* Brief
The response should consist solely of the line containing "11:30 ÓČKO HITY" and the lines after it through the end of the listing below, repeated exactly.

* Input records
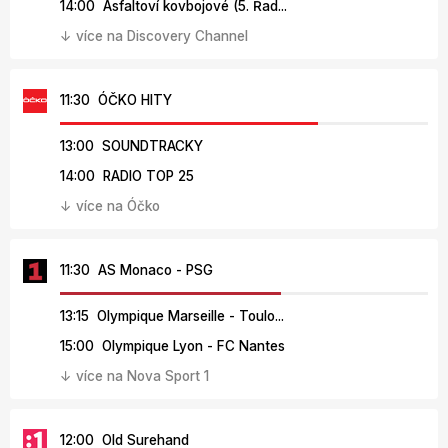
14:00 Asfaltoví kovbojové (5. Řad...
↓ více na Discovery Channel
11:30 ÓČKO HITY
13:00 SOUNDTRACKY
14:00 RADIO TOP 25
↓ více na Óčko
11:30 AS Monaco - PSG
13:15 Olympique Marseille - Toulo...
15:00 Olympique Lyon - FC Nantes
↓ více na Nova Sport 1
12:00 Old Surehand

* The completed task
11:30 ÓČKO HITY
13:00 SOUNDTRACKY
14:00 RADIO TOP 25
↓ více na Óčko
11:30 AS Monaco - PSG
13:15 Olympique Marseille - Toulo...
15:00 Olympique Lyon - FC Nantes
↓ více na Nova Sport 1
12:00 Old Surehand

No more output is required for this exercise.